Com o sedentarismo, o ser humano sentiu necessidade de proteger o pé dos rigores do frio, que promove a constrição vascular dos membros inferiores, de onde o retorno do sangue é dificultado por nossa posição ereta e pelo diâmetro dos vasos que, por serem veias não possuem o movimento que nas artérias leva o sangue em sentido oposto à força da gravidade.

Até os anos 800, os soldados de infantaria, por terem que percorrer longas distâncias, até os campos de batalha, caminhavam descalços.
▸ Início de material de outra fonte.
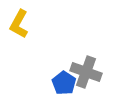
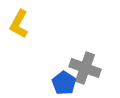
gray cross: moved 1 px left, 4 px up
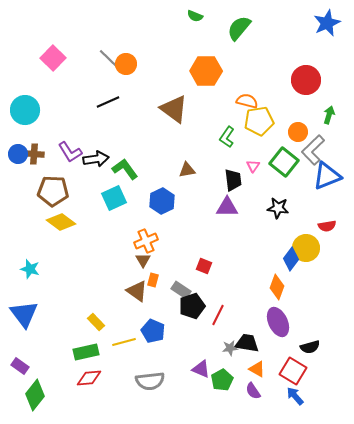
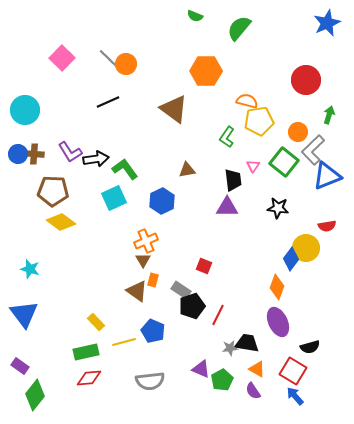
pink square at (53, 58): moved 9 px right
Na primeira metade do século XX, os cangaceiros que viviam em bandos liderados por Lampião, Volta Seca, Corisco e muitos outros, se deslocavam a pé, por todos os Estados do Nordeste, usando apenas sandálias de sola curtida, amarradas nas pernas por causa dos espinhos e do terreno cristalino cheio de pedregulhos da caatinga, onde a temperatura, no solo, pode chegar aos 50º C.

Entretanto como qualquer peça do vestuário, o calçado passou a ser símbolo de status.

Atribui-se a Luis XV a invenção do salto alto, mas os chineses já utilizavam esse artifício para usar superfícies alagadas e como prova de alta posição na sociedade.

Em sentido contrário ao conforto e à funcionalidade do pé, a indústria calçadista foi criando verdadeiras armaduras que, pelo marketing, prometia beleza e distinção.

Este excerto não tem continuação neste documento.